December 26, 2012 at 8:37 pm
Hi all,
I have created a SSIS package. In the control flow i have a Execute SQL task which will truncate my staging table and followed by a Data Flow task that loads the source data to my destination staging table. Currently, my Data Flow consist of only a OLE DB Source and a OLE DB destination. However i would like to define the life range of data in my staging table but i do not know how to achieve that. Meaning i will only extract a specified range of data from source and load it into the staging table. In my source, there are two varchar fields EVENT_D and EVENT_T. So for example, if i run my package at 26/12/12 11:00:00, Data to be extracted and load into staging are data with EVENT_D + EVENT_T between 23/12/12 07:00:00 to 26/12/12 08:00:00
and if i run my package at 27/12/12 14:00:00 my loaded data will be between:
27 Dec 0800 - 73 hours TO 27 Dec 0800.
and if i run my package at 27/12/12 07:59:00(which is v rare) my loaded data will be between:
23/12/12 07:00:00 to 26/12/12 08:00:00
Is this achievable?
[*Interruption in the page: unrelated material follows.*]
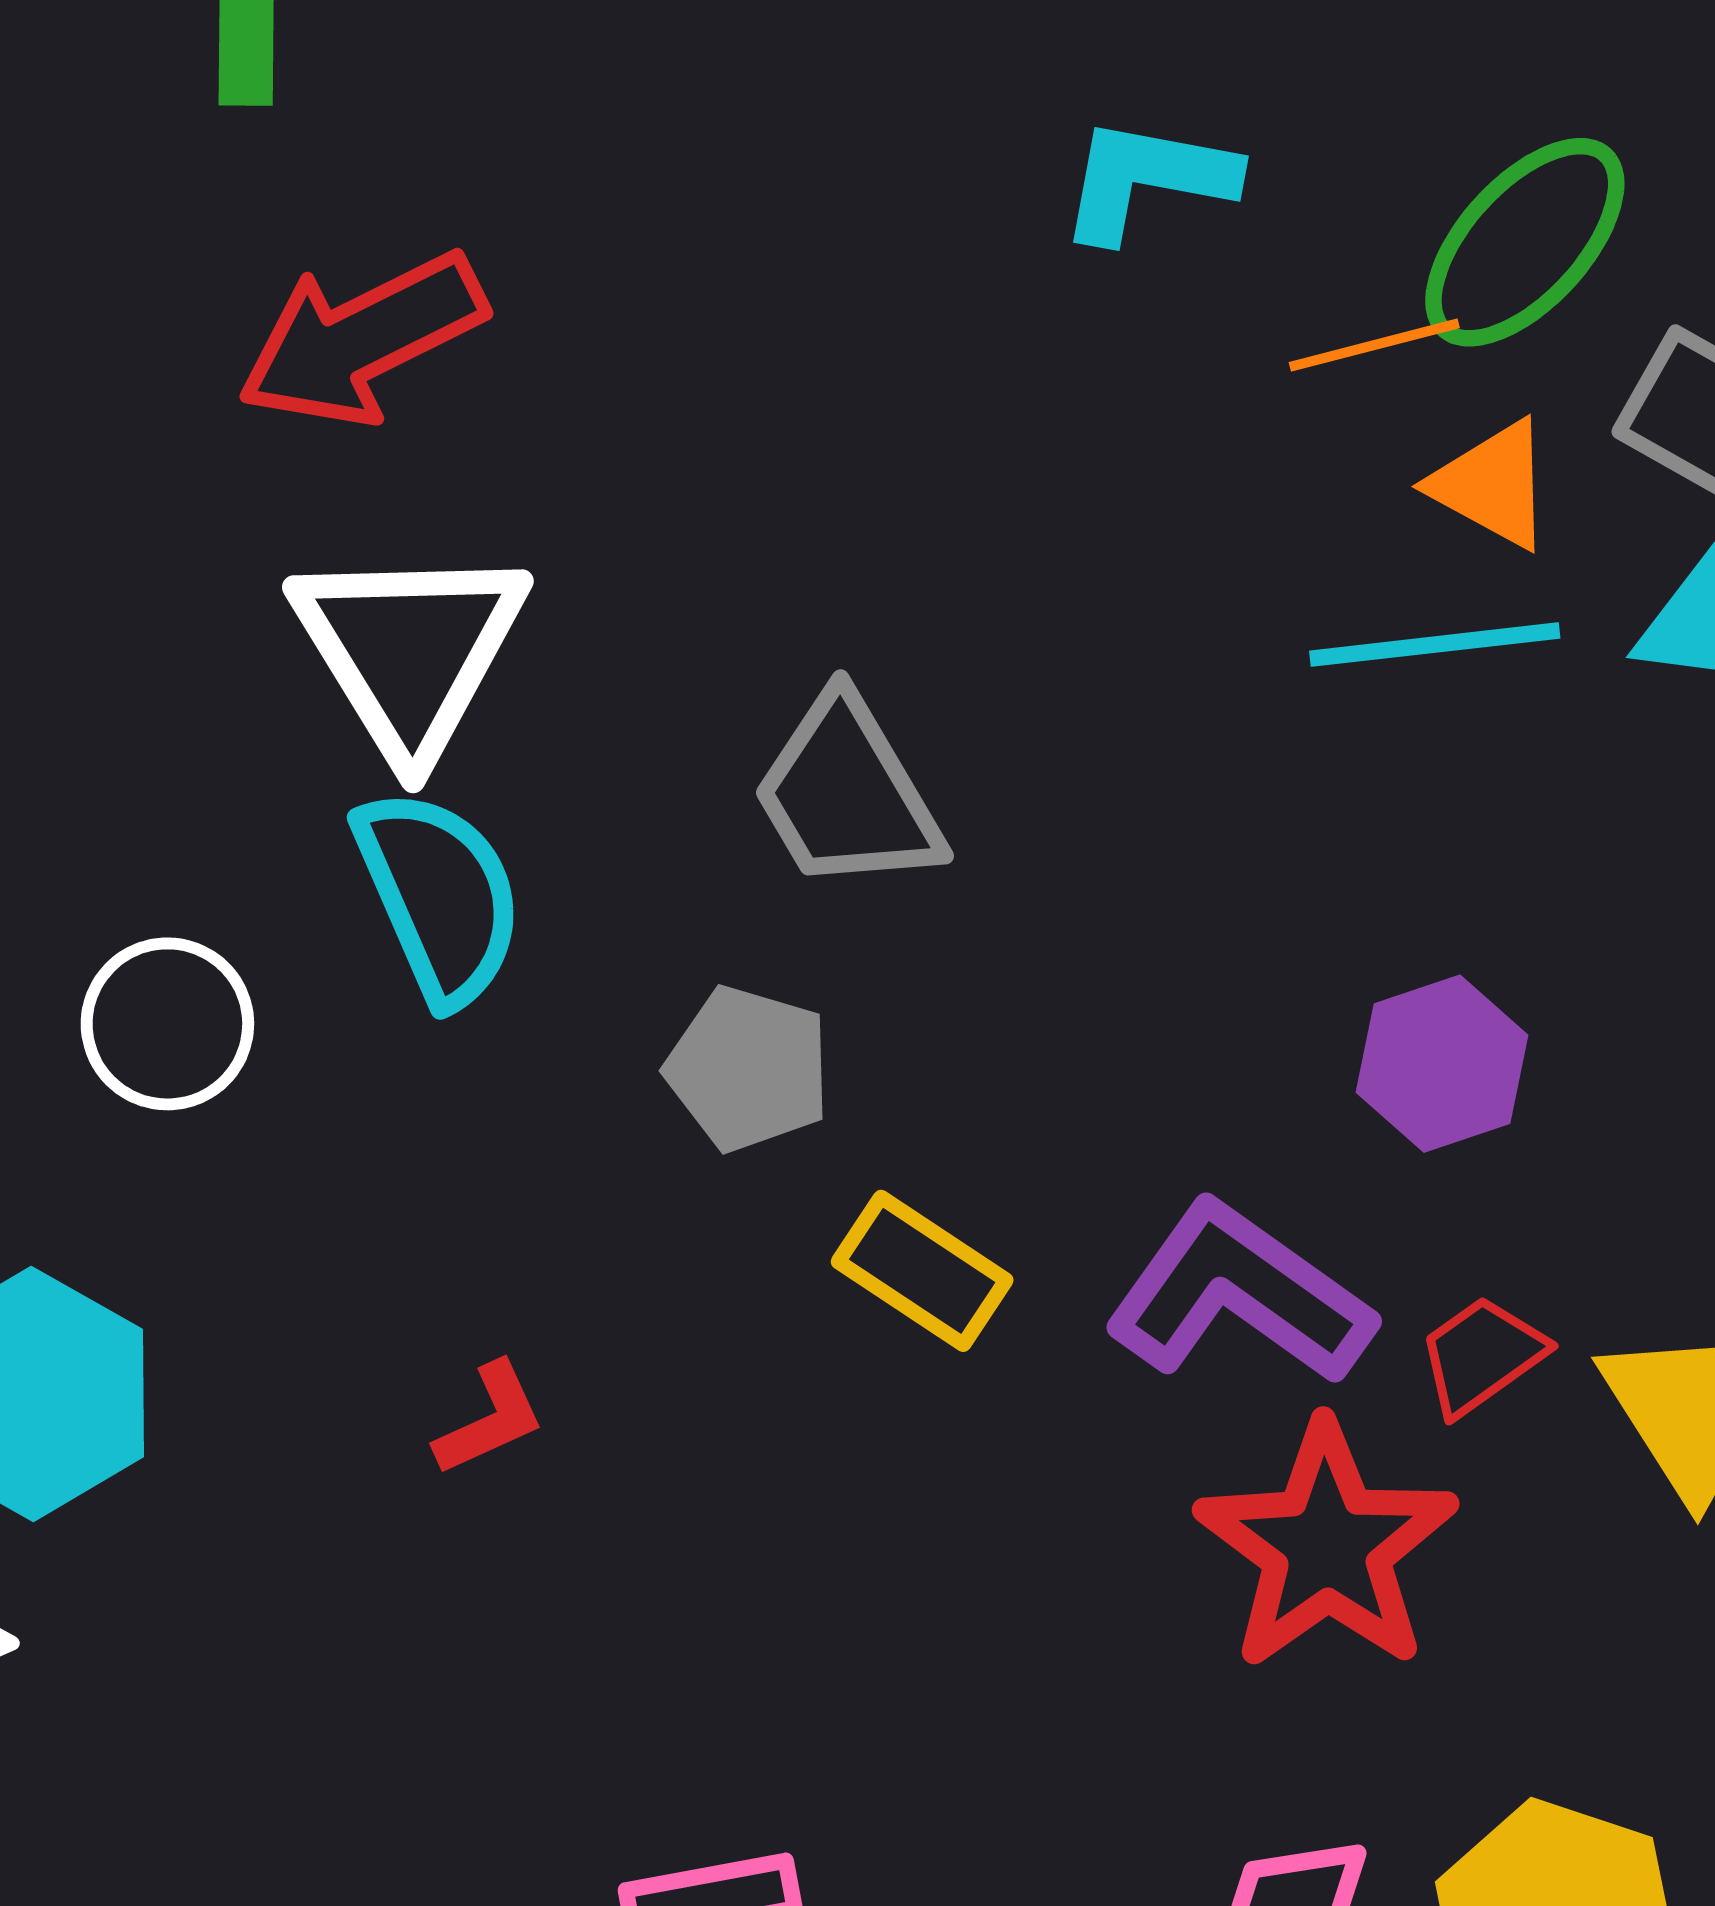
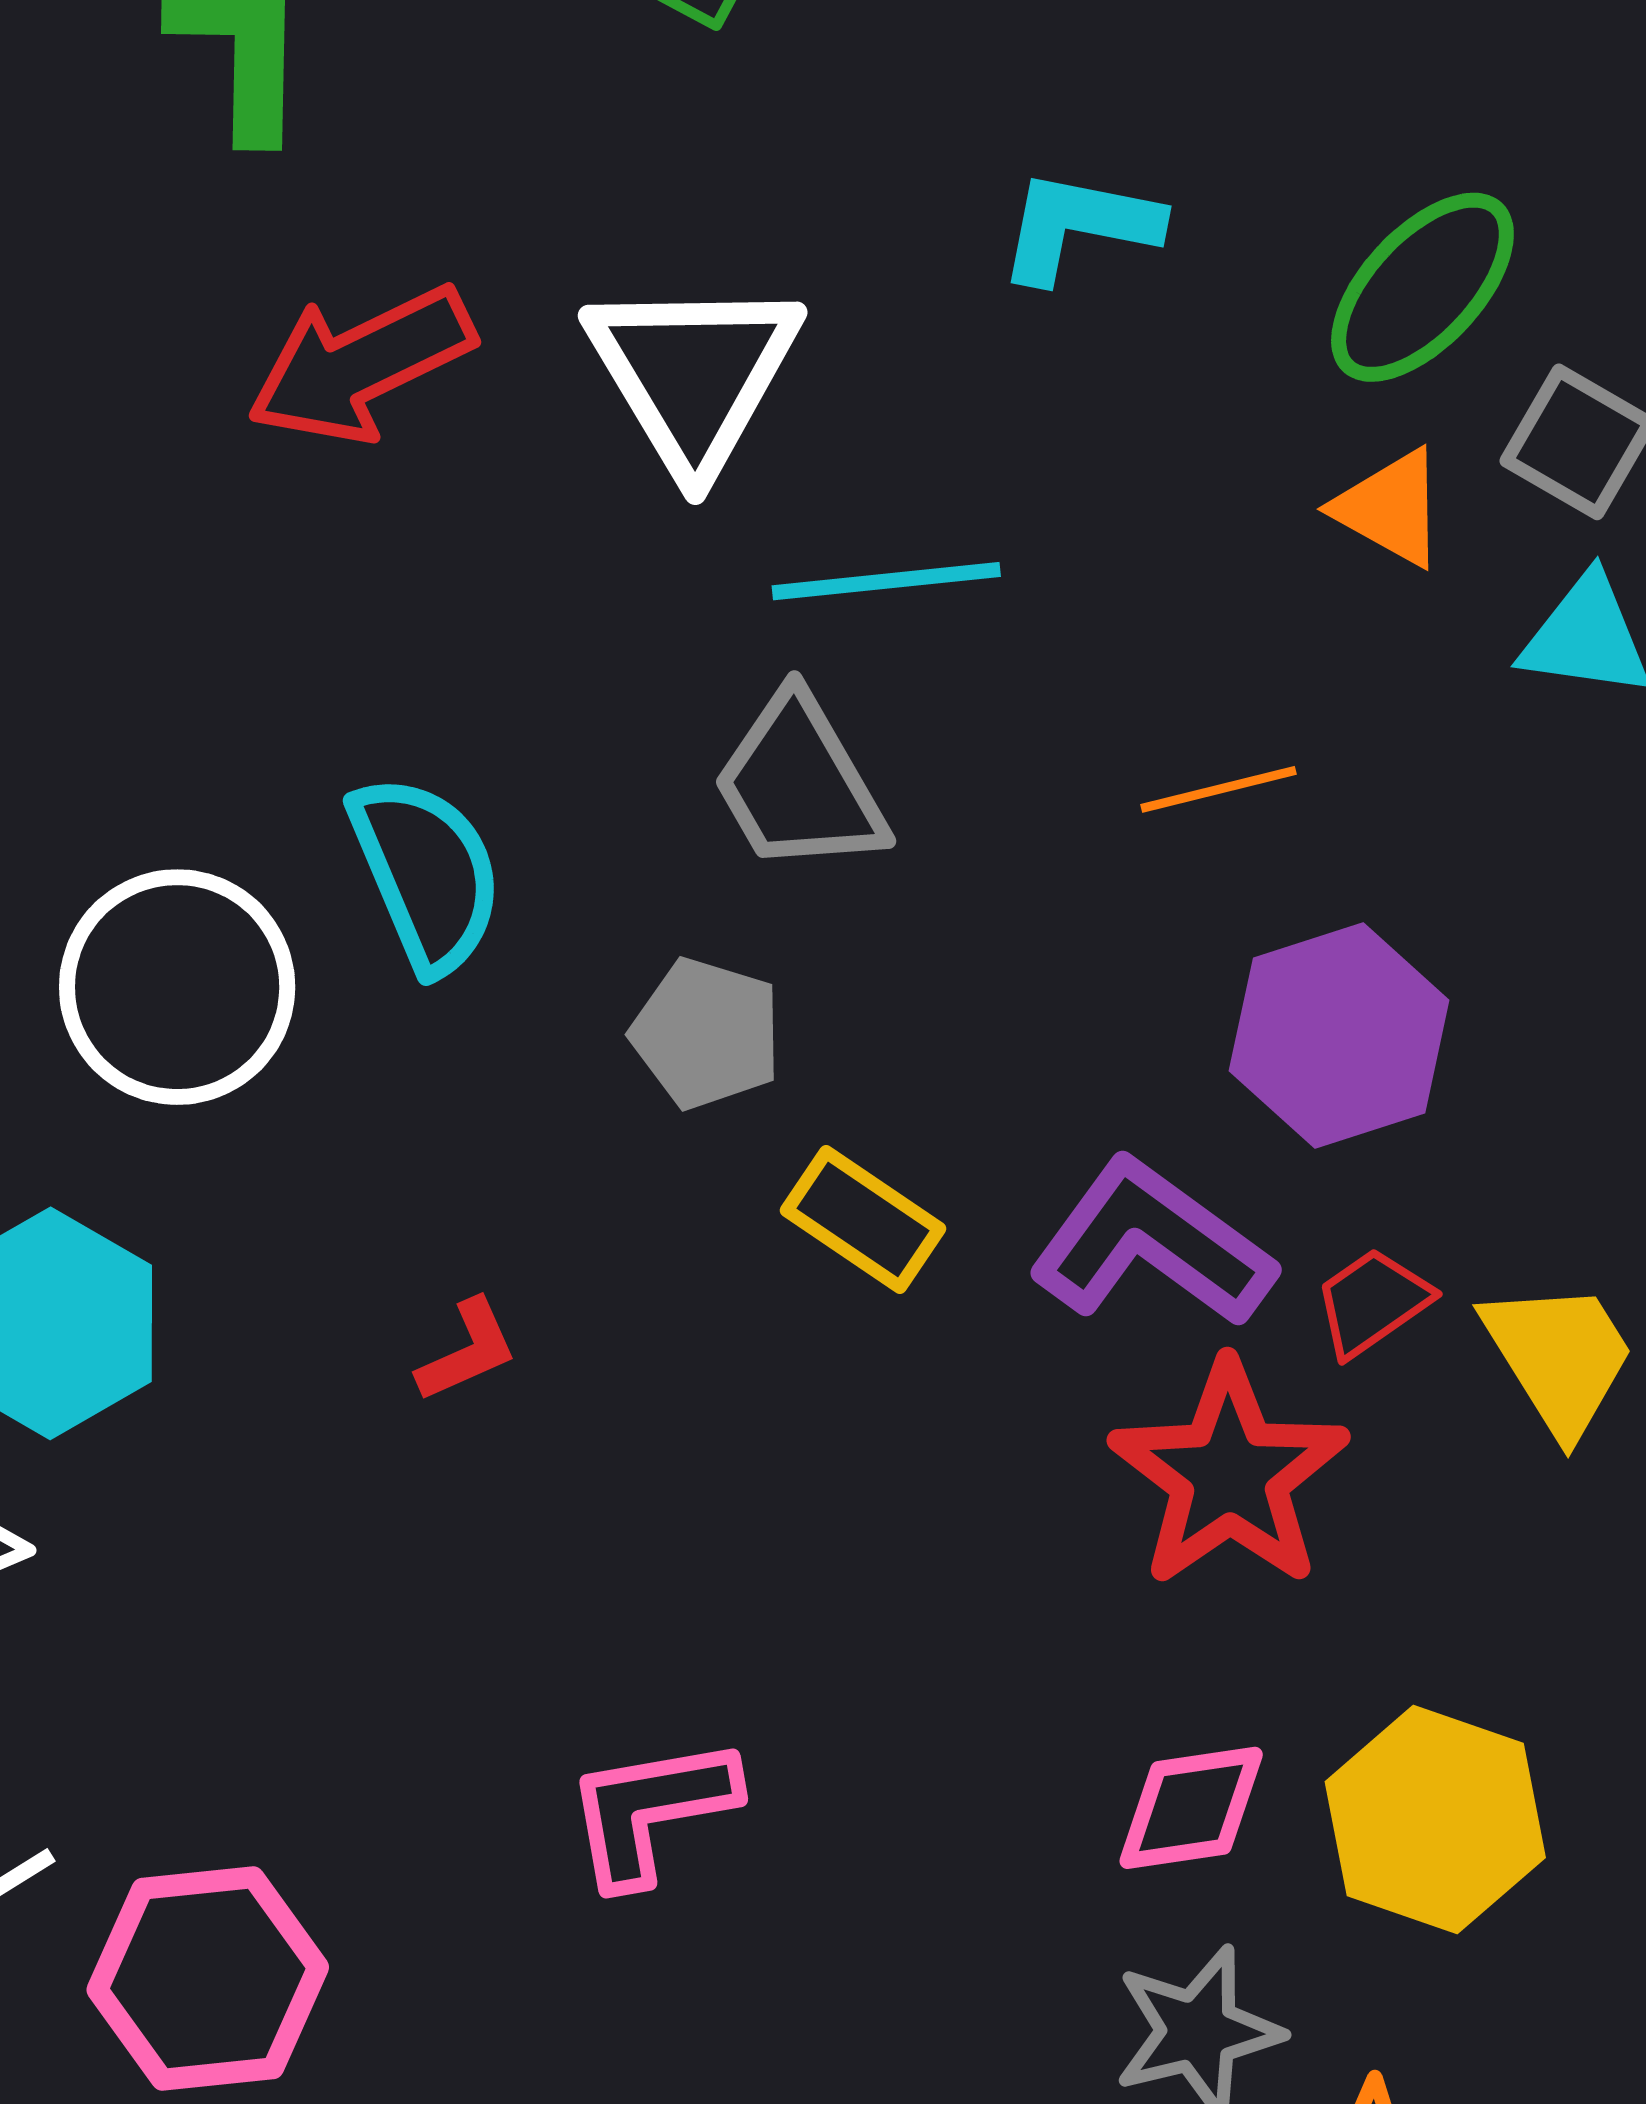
orange line: (1374, 345) -> (1219, 789), moved
cyan line: (1435, 645) -> (886, 581), moved
white triangle: (410, 650) -> (694, 374), moved
white circle: (167, 1024) -> (177, 987), size x1.5
purple hexagon: (1442, 1064) -> (1339, 1035), size x1.4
I guess one of the problem would be my two varchar field and it is in the format of DD/MM/YYYY hh:mm:ss
Thanks,
10e5x
December 26, 2012 at 9:37 pm
You may use a conditional split transformation in the Data flow tab. You can write any number of conditions in this transformation and each condition have a respective output. So which ever condition is satisfied that specific data can be directed to the next step as you want.
You can also use functions to change the datatype of your columns as per your need
December 27, 2012 at 1:53 am
Depending on the nature of your OLEDB source (is it an RDBMS?), the most efficient way would be to CAST the varchar date/time columns to a single column with a datetime datatype and use a select query with an appropriate WHERE clause to provide the data (and not just the whole table).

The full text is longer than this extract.